The second season of events held in Silence—a spatial installation by Polish artist Paweł Althamer—focuses on therapeutic practices and mutual support. The meditation garden near Garage is a place where guest artists, psychologists, community members or Museum visitors can meet to create collaborative projects and feel safe.
For Althamer, a garden is a collective trope, every element of which—be it be a fallen tree or a particular deciduous bush—is a deliberately concealed quote, while the composition as a whole is a unique environment where visitors who feels immersed in the negative flow of information can alter the regime of time for a while and experience a safe, secluded space. As the artist says, this is “a space beyond madness; Silence is something that all of us can achieve through meditation.”
An integral part of Paweł Althamer's artistic practice involves working with various communities, in particular with people with disabilities, with whom he organizes workshops, where, for example, they collectively create small home interior items and large-scale garden and park sculptures. Althamer sees this special type of interaction as endowed with the therapeutic power of art and with art’s ability to socialize individuals whose life is otherwise almost invisible to society. According to the artist, community support is especially important today, which is why the garden is set to become an environment where representatives of different social and cultural groups can find a mode of being that best suits their needs, through meditation and other activities.
For information on public program events click here.

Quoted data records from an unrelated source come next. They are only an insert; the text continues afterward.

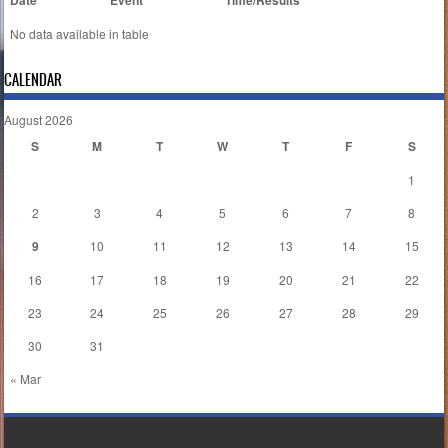
Date
Event
Time/Results
No data available in table
CALENDAR
August 2026
S
M
T
W
T
F
S
1
2
3
4
5
6
7
8
9
10
11
12
13
14
15
16
17
18
19
20
21
22
23
24
25
26
27
28
29
30
31
« Mar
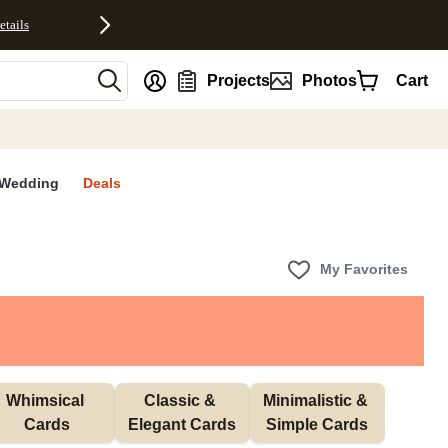
etails
nt
Projects
Photos
Cart
Wedding
Deals
My Favorites
Whimsical 
Classic & 
Minimalistic & 
Cards
Elegant Cards
Simple Cards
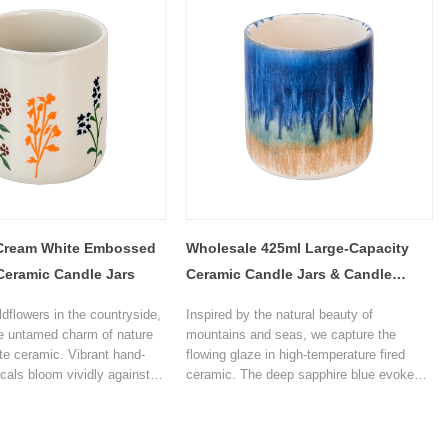
ance to any space.
Cream White Embossed
Wholesale 425ml Large-Capacity
Ceramic Candle Jars
Ceramic Candle Jars & Candle
Holders for Decoration
ldflowers in the countryside,
Inspired by the natural beauty of
e untamed charm of nature
mountains and seas, we capture the
te ceramic. Vibrant hand-
flowing glaze in high-temperature fired
icals bloom vividly against
ceramic. The deep sapphire blue evokes
m base, turning every candle
distant mountains and sea of clouds, the
a moment of bringing a spring
crisp turquoise resembles forest streams,
our home. Unwind and find
and the warm golden glaze glows like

Twice a week a morning meditation (free of charge, advance registration required) will run in the installation. It will be either an independent audio meditation or one guided by invited experts. The audio meditation prepared by artist Taus Makhacheva is available in Russian and English.
The garden will also host a series of events organized together with the Social Volunteer Center of Moscow’s Gulag Museum. Center members, who are mainly third agers, will take part in group choir classes conducted by choirmaster Katya Steppe and in theater practice sessions delivered by artist Masha Obukhova.
In turn, a number of group meditation sessions will be held in the Gulag Museum’s Garden of Memory, which opened in 2021 and is a symbol of overcoming a lack of freedom.
Silence will also host events initiated by Garage Inclusive Programs Department, including the dance laboratory Movement Lab 3.0 for visitors with developmental disabilities, classes as part of the Peak to Peak! summer camp for deaf children, and a tea party for visitors with migration experience as part of the Point of Displacement festival, and much more.